In your copy, each record should read exactly as it does below, and no pictures should be present.

[Data entries]
=== Begin Enclosure ===

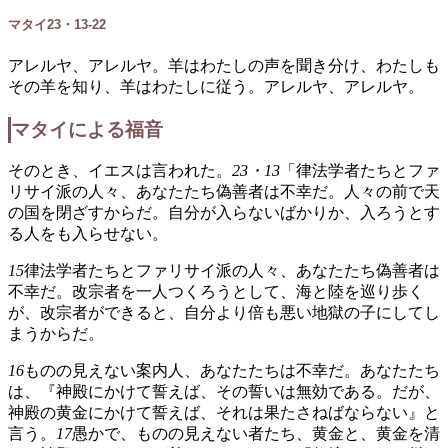
マタイ23・13-22
アレルヤ、アレルヤ。羊はわたしの声を聞き分け、わたしも
その羊を知り、羊はわたしに従う。アレルヤ、アレルヤ。
マタイによる福音
そのとき、イエスは言われた。
23・13
「律法学者たちとファ
リサイ派の人々、あなたたち偽善者は不幸だ。人々の前で天
の国を閉ざすからだ。自分が入らないばかりか、入ろうとす
る人をも入らせない。
15
律法学者たちとファリサイ派の人々、あなたたち偽善者は
不幸だ。改宗者を一人つくろうとして、海と陸を巡り歩く
が、改宗者ができると、自分より倍も悪い地獄の子にしてし
まうからだ。
16
ものの見えない案内人、あなたたちは不幸だ。あなたたち
は、『神殿にかけて誓えば、その誓いは無効である。だが、
神殿の黄金にかけて誓えば、それは果たさねばならない』と
言う。
17
愚かで、ものの見えない者たち、黄金と、黄金を清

=== End Enclosure ===

#### Written solution:
マタイ23・13-22
アレルヤ、アレルヤ。羊はわたしの声を聞き分け、わたしも
その羊を知り、羊はわたしに従う。アレルヤ、アレルヤ。
マタイによる福音
そのとき、イエスは言われた。
23・13
「律法学者たちとファ
リサイ派の人々、あなたたち偽善者は不幸だ。人々の前で天
の国を閉ざすからだ。自分が入らないばかりか、入ろうとす
る人をも入らせない。
15
律法学者たちとファリサイ派の人々、あなたたち偽善者は
不幸だ。改宗者を一人つくろうとして、海と陸を巡り歩く
が、改宗者ができると、自分より倍も悪い地獄の子にしてし
まうからだ。
16
ものの見えない案内人、あなたたちは不幸だ。あなたたち
は、『神殿にかけて誓えば、その誓いは無効である。だが、
神殿の黄金にかけて誓えば、それは果たさねばならない』と
言う。
17
愚かで、ものの見えない者たち、黄金と、黄金を清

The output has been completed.